Networking: How A Shooter Shoots


I’m going to lean out of the window here and share some knowledge I gathered about a very complex topic I had no idea about a few months ago. Why am I doing that? Because I found it fascinating to read about it and maybe it gives someone else a reason to further dive into that kind of stuff. And despite all my searching I did not find a whole lot about this whole topic that would reference more dynamic games like Battlefield. I don’t claim competence and what’s even worse is that a lot of that stuff seems to be surprisingly hard to dig up.

First a little bit of context: I have to admit that I did sink an awful lot of time into the Battlefield series after Bad Company 2 and now with Battlefield 3 and whenever I find myself spending too much time on “useless” things like that I want to find a way to at least learn something from it that I might be able to use at one point. The nice part about DICE is that the developers are quite active on forums, twitter and reddit and you get a bit of information about how stuff is being developed. Also the game is popular enough that many people poke around in the executable to see how it operates for better or worse.

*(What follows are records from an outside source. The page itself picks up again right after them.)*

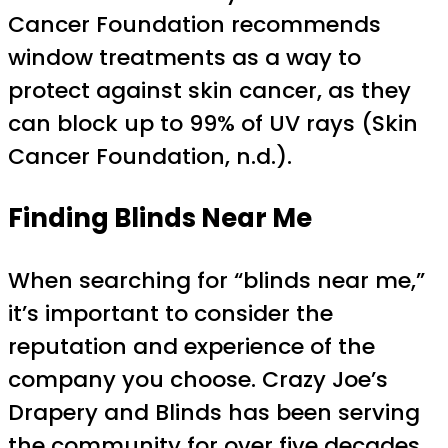
Cancer Foundation recommends
window treatments as a way to
protect against skin cancer, as they
can block up to 99% of UV rays (Skin
Cancer Foundation, n.d.).
Finding Blinds Near Me
When searching for “blinds near me,”
it’s important to consider the
reputation and experience of the
company you choose. Crazy Joe’s
Drapery and Blinds has been serving
the community for over five decades,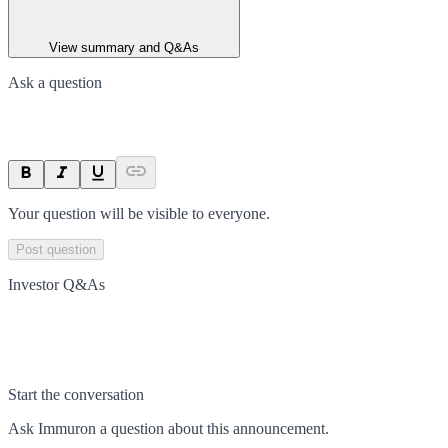
View summary and Q&As
Ask a question
Your question will be visible to everyone.
Post question
Investor Q&As
Start the conversation
Ask
Immuron
a question about this
announcement
.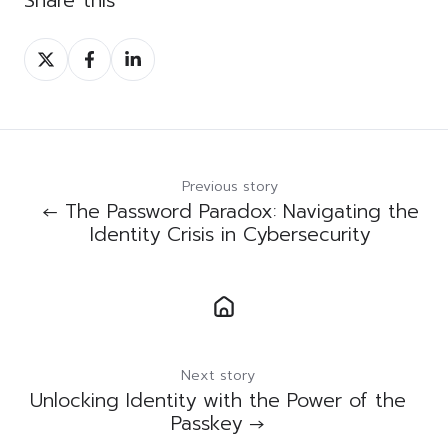
Share
Share
Share
on
on
on
Twitter
Facebook
LinkedIn
Previous story
← The Password Paradox: Navigating the
Identity Crisis in Cybersecurity
Next story
Unlocking Identity with the Power of the
Passkey →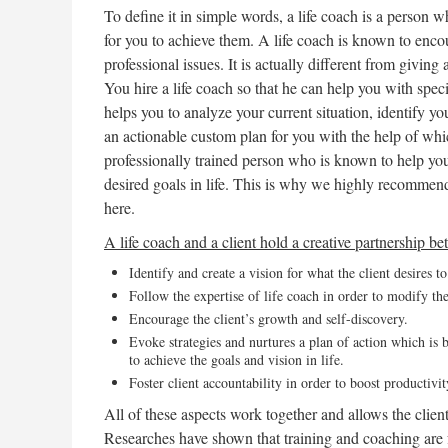
To define it in simple words, a life coach is a person 
for you to achieve them. A life coach is known to enco
professional issues. It is actually different from givin
You hire a life coach so that he can help you with speci
helps you to analyze your current situation, identify y
an actionable custom plan for you with the help of whic
professionally trained person who is known to help you
desired goals in life. This is why we highly recommen
here.
A life coach and a client hold a creative partnership b
Identify and create a vision for what the client desires t
Follow the expertise of life coach in order to modify the 
Encourage the client’s growth and self-discovery.
Evoke strategies and nurtures a plan of action which is b
to achieve the goals and vision in life.
Foster client accountability in order to boost productivit
All of these aspects work together and allows the client 
Researches have shown that training and coaching are f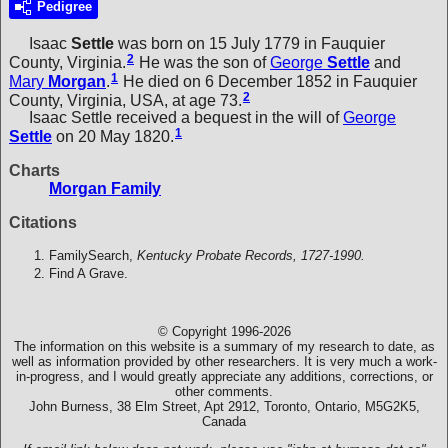
Pedigree
Isaac
Settle
was born on 15 July 1779 in Fauquier
2
County, Virginia.
He was the son of
George
Settle
and
1
Mary
Morgan
.
He died on 6 December 1852 in Fauquier
2
County, Virginia, USA, at age 73.
Isaac Settle received a bequest in the will of
George
1
Settle
on 20 May 1820.
Charts
Morgan Family
Citations
FamilySearch,
Kentucky Probate Records, 1727-1990.
Find A Grave.
© Copyright 1996-2026
The information on this website is a summary of my research to date, as
well as information provided by other researchers. It is very much a work-
in-progress, and I would greatly appreciate any additions, corrections, or
other comments.
John Burness, 38 Elm Street, Apt 2912, Toronto, Ontario, M5G2K5,
Canada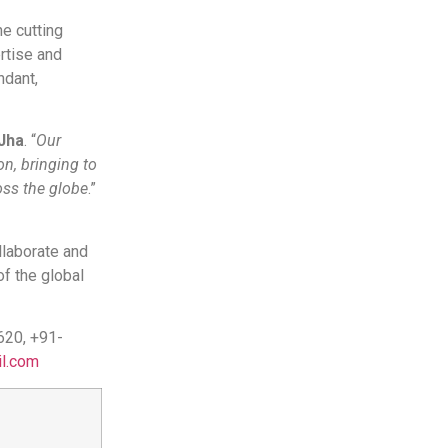
e cutting
rtise and
ndant,
Jha
. “
Our
on, bringing to
ross the globe
.”
llaborate and
of the global
620, +91-
l.com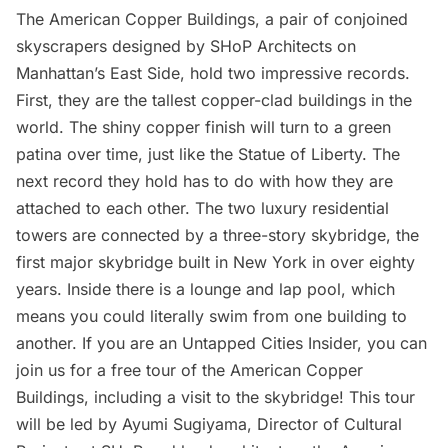
The American Copper Buildings, a pair of conjoined
skyscrapers designed by SHoP Architects on
Manhattan’s East Side, hold two impressive records.
First, they are the tallest
copper
-clad buildings in the
world. The shiny copper finish will turn to a green
patina over time, just like the Statue of Liberty. The
next record they hold has to do with how they are
attached to each other. The two luxury residential
towers are connected by a three-story skybridge, the
first major skybridge built in New York in over eighty
years. Inside there is a lounge and lap pool, which
means you could literally swim from one building to
another. If you are an
Untapped Cities Insider
, you can
join us for a
free tour of the American Copper
Buildings
, including a visit to the skybridge! This tour
will be led by Ayumi Sugiyama, Director of Cultural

In case of Battlefield I was curious how the networking side of things worked. Mainly because the game was doing one thing different than anything else I played before: each and every bullet fired has a velocity and is affected by gravity. While it’s true that projectiles are not a new concept, very few games attempt to lag compensate them. In fact I did not find any besides Bad Company 2 and Battlefield 3 but that might also just have been my lack of knowledge in that area.

Damn Physics

Problem number one is in general that information can only travel so fast. The speed of light is the theoretical limit, but practically it’s less than that since we’re using fibre and copper for data transmission. On top of that you have network switching equipment and more that adds latency. So there are three possible solutions: solution one is that your game is only played in local area networks where the latency is negligible low, solution two is ignoring the issue altogether and let the players compensate for the “lag” themselves, solution three would be to apply clever tricks to compensate for the latency.

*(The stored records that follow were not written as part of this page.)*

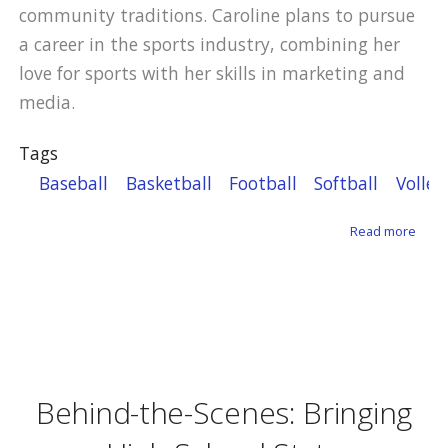
community traditions. Caroline plans to pursue
a career in the sports industry, combining her
love for sports with her skills in marketing and
media.
Tags
Baseball
Basketball
Football
Softball
Volley
about
Read more
Behind-the-Scenes: Bringing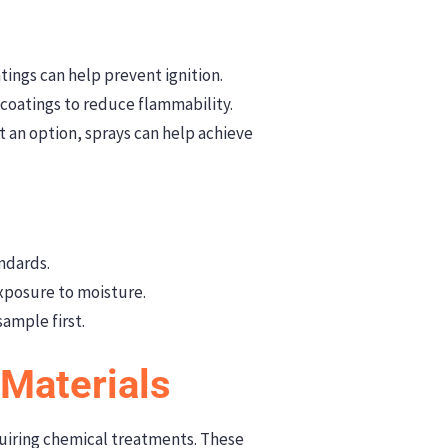
tings can help prevent ignition.
coatings to reduce flammability.
 an option, sprays can help achieve
andards.
exposure to moisture.
ample first.
 Materials
quiring chemical treatments. These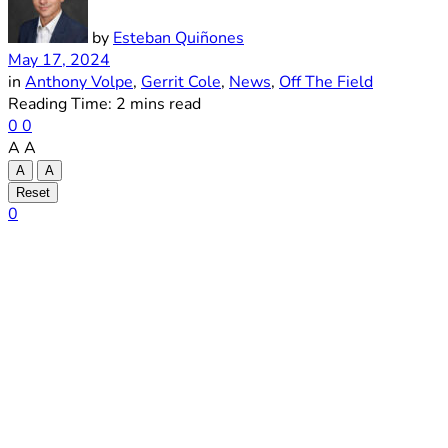
by
Esteban Quiñones
May 17, 2024
in
Anthony Volpe
,
Gerrit Cole
,
News
,
Off The Field
Reading Time: 2 mins read
0
0
A
A
A
A
Reset
0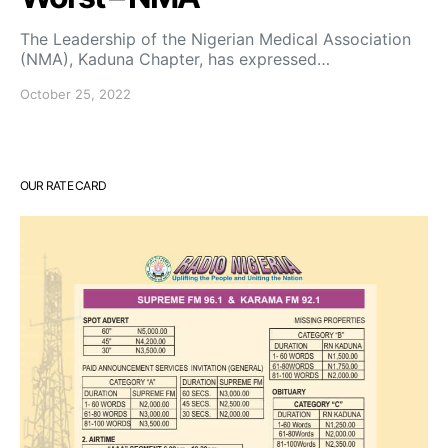
The Leadership of the Nigerian Medical Association
(NMA), Kaduna Chapter, has expressed…
October 25, 2022
OUR RATE CARD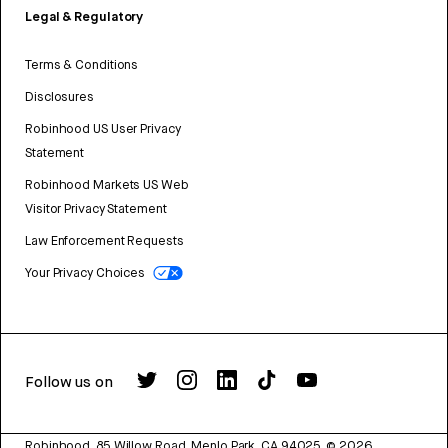
Legal & Regulatory
Terms & Conditions
Disclosures
Robinhood US User Privacy
Statement
Robinhood Markets US Web
Visitor Privacy Statement
Law Enforcement Requests
Your Privacy Choices
Follow us on
Robinhood, 85 Willow Road, Menlo Park, CA 94025.
©
2026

While the network latency improved over time we’re now getting close the physical limits and the problem is not gone. In fact we’re not interacting with people from across the globe whereas previously communities were less distributed.

So what games are doing is tricking the player into believing that there is no lag. For many games you won’t notice a latency of 150ms all that much from the general gameplay. You will notice that with raising latency your general performance declines but unless you are experienced you probably could not attribute it to the latency directly.

Basic Operation

A modern networked shooter usually consists of two entities. A host and a client. The host simulates the game at a specific rate (for instance 20 ticks per second) and will inform all the clients about changes on the server by sending out updates of the game world at a fixed update rate. The clients get that information and draw what’s happening on their screen.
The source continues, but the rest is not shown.